The concept of masculinity – just like femininity – went through great change during the hard four years of war. If, on the one hand, the link between masculinity and soldiery become stronger because of the social discourse around patriotism, on the other, the terrible circumstances of trench warfare allowed the emergence of a different, more intense and intimate way to express friendship and emotional support among men.
It is still true today: we do think of the warrior as the perfect expression of masculinity. This was not always the case. The studies about masculinity are surprisingly recent – they only started in the late 1990s – but everything points to one fact: up to the mid-1800s, the soldierly ideal of manliness wasn’t dominant. It rather stood in competition with other masculinity notions – like that of husband, father, or son – and only towards the end of the 1800s masculinity and military life came together and became almost inseparable. Slowly, the soldier – the warrior, the fighting man – became the expression of masculinity against which men’s actions were always weighted.

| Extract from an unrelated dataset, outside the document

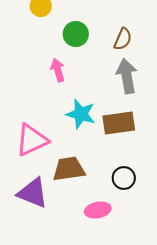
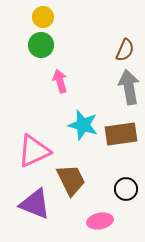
green circle: (76, 34) -> (41, 45), moved
brown trapezoid: (69, 169) -> (71, 180), turned 72

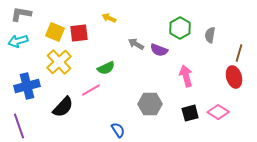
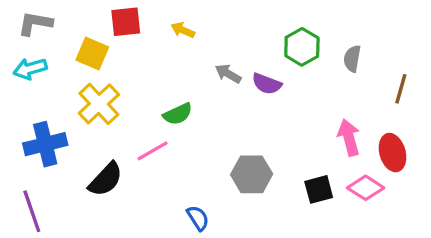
red square: (79, 33) -> (126, 22), moved
pink arrow: (186, 76) -> (349, 137), moved
red ellipse: (234, 77) -> (392, 153), moved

By the early 1900s, right before the Great War, the idea of martial masculinity had reached its apex. The war became almost a test of manhood, defined by courage, strength and the spirit of sacrifice, an idea that was common to all European nations.

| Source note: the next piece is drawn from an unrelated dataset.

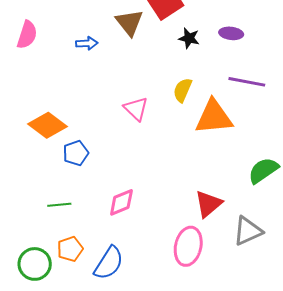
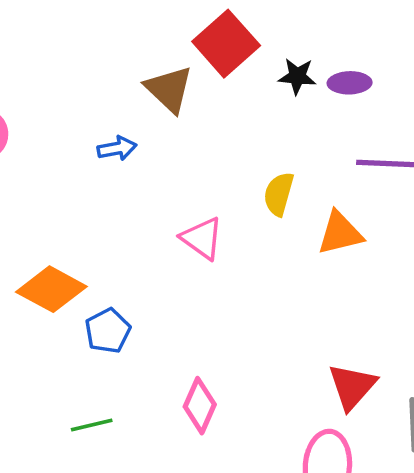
black star: (189, 38) -> (297, 76), moved
blue arrow: (87, 43) -> (117, 148), moved
orange triangle: (214, 117) -> (340, 233), size x0.7
pink diamond: (121, 202) -> (200, 406), turned -36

In the early phases of the war, this was the dominant ideal. Masculinity and soldiering was practically the same thing. Therefore young men were encouraged to join the army to support their nation and to show their manliness. It soon became a strong pressure, and men who couldn’t or wouldn’t join were considered effeminate, weak, cowards. For example, in Britain, the symbolic gesture of women handing out white feathers to men of military age who hadn’t joined the war effort became an act of shame and an obvious social pressure. Basically, the man who didn’t go to war was not a true man.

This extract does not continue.